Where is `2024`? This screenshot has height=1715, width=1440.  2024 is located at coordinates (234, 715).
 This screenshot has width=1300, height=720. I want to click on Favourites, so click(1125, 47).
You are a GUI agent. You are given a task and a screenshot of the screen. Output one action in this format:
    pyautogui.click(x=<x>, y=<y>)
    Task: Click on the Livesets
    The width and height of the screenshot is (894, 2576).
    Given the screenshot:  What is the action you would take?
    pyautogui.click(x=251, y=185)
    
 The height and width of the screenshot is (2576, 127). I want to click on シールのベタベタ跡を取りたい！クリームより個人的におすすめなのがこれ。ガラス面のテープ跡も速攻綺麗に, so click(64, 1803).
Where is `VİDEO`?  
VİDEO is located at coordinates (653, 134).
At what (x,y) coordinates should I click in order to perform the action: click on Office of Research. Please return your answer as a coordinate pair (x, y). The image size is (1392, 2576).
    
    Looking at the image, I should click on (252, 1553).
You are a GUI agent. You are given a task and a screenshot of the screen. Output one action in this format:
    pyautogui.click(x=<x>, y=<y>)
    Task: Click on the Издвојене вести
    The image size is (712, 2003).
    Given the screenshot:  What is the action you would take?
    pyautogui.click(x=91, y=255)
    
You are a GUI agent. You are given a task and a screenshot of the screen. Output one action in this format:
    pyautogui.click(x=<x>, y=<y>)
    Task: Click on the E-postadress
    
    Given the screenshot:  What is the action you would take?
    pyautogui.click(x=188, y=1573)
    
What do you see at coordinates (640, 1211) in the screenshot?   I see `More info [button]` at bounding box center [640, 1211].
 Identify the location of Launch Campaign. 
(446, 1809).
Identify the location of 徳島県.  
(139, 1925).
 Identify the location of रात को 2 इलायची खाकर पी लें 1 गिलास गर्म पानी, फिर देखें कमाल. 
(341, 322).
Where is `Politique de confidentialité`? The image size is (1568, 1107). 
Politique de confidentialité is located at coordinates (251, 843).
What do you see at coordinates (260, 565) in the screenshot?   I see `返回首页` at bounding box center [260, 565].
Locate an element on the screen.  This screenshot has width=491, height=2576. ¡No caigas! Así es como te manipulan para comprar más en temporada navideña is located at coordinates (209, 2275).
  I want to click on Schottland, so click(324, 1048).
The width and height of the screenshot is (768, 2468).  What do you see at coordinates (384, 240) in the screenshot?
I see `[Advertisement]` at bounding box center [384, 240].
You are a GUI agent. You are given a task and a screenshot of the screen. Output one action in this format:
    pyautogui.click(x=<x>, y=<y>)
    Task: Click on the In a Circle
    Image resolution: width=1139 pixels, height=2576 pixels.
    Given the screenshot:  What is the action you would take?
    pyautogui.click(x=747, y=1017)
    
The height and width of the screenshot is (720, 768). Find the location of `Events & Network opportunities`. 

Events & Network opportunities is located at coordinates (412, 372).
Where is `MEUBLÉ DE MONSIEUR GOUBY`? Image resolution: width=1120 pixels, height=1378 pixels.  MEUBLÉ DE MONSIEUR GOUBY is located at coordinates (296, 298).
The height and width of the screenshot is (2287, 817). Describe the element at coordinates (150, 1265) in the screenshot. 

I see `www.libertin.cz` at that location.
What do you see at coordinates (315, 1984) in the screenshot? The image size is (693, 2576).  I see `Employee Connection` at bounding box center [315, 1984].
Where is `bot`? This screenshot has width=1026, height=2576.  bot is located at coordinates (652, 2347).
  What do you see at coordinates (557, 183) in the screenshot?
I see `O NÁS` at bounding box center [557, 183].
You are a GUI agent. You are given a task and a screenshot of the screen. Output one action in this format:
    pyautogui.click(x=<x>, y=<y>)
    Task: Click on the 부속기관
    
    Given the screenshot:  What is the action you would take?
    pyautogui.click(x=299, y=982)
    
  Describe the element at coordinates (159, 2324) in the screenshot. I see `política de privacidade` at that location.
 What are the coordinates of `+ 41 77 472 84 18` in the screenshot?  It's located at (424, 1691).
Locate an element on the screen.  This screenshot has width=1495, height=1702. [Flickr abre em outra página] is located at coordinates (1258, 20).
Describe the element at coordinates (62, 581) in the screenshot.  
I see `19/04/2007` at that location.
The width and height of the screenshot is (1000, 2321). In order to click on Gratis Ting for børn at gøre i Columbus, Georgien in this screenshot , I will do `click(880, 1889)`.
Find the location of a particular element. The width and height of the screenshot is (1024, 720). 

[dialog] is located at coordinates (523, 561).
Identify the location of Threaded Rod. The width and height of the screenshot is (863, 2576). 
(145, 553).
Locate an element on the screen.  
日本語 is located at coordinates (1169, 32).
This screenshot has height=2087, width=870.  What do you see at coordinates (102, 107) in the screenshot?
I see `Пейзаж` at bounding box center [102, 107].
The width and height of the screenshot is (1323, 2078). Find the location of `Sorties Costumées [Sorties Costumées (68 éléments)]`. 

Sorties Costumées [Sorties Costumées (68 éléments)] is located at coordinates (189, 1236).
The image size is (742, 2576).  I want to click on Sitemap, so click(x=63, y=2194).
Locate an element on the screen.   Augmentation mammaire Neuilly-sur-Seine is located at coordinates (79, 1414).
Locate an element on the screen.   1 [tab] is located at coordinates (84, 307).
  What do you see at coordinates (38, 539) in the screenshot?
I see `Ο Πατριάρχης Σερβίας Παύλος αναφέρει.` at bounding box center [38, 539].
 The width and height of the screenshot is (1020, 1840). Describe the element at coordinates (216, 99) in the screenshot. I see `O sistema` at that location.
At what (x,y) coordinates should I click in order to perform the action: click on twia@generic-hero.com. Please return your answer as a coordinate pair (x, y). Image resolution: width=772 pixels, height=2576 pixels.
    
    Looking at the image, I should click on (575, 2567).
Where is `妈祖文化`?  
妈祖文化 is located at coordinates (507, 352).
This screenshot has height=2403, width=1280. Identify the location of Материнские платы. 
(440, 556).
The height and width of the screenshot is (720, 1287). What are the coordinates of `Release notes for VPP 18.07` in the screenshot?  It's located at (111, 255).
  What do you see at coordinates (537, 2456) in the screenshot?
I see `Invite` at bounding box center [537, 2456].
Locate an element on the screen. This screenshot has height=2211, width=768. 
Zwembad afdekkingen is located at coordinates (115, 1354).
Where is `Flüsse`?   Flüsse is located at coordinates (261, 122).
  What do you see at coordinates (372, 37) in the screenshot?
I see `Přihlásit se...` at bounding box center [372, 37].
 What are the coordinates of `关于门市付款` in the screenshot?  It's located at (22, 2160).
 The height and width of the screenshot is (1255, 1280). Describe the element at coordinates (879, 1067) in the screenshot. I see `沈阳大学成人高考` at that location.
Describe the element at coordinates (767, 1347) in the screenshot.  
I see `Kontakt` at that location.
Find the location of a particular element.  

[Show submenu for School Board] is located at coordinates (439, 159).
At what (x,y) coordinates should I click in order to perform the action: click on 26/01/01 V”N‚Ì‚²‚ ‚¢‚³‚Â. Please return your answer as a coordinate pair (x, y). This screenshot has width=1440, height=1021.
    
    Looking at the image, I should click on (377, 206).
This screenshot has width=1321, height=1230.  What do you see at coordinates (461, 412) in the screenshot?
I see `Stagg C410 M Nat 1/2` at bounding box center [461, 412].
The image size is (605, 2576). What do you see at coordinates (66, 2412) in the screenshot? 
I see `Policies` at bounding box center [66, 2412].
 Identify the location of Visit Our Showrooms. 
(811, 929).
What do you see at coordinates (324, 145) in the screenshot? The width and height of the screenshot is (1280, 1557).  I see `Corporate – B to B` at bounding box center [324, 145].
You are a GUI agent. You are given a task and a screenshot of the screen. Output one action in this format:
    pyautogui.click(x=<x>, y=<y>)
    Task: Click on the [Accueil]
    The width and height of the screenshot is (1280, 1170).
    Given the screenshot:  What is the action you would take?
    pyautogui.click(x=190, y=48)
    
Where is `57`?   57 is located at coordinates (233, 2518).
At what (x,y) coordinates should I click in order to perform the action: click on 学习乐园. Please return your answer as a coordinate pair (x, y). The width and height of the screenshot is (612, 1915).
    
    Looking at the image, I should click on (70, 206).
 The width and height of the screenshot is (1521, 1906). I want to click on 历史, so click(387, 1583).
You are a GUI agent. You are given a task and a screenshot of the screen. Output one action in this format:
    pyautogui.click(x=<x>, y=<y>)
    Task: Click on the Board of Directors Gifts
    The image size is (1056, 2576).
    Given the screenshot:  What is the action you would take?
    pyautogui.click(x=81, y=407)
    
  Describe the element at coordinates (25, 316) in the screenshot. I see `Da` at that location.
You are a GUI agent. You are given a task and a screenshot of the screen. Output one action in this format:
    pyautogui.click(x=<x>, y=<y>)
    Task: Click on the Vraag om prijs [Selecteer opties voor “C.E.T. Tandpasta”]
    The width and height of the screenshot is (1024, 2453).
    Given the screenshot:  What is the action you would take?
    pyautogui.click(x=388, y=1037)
_ _ _ _ _
What is needed:
In the listing above, locate the line containing "What do you see at coordinates (315, 1984)" and the line containing "Task: Click on the 부속기관", then transcribe both and every line between them verbatim.

Task answer:
What do you see at coordinates (315, 1984) in the screenshot? The image size is (693, 2576).  I see `Employee Connection` at bounding box center [315, 1984].
Where is `bot`? This screenshot has width=1026, height=2576.  bot is located at coordinates (652, 2347).
  What do you see at coordinates (557, 183) in the screenshot?
I see `O NÁS` at bounding box center [557, 183].
You are a GUI agent. You are given a task and a screenshot of the screen. Output one action in this format:
    pyautogui.click(x=<x>, y=<y>)
    Task: Click on the 부속기관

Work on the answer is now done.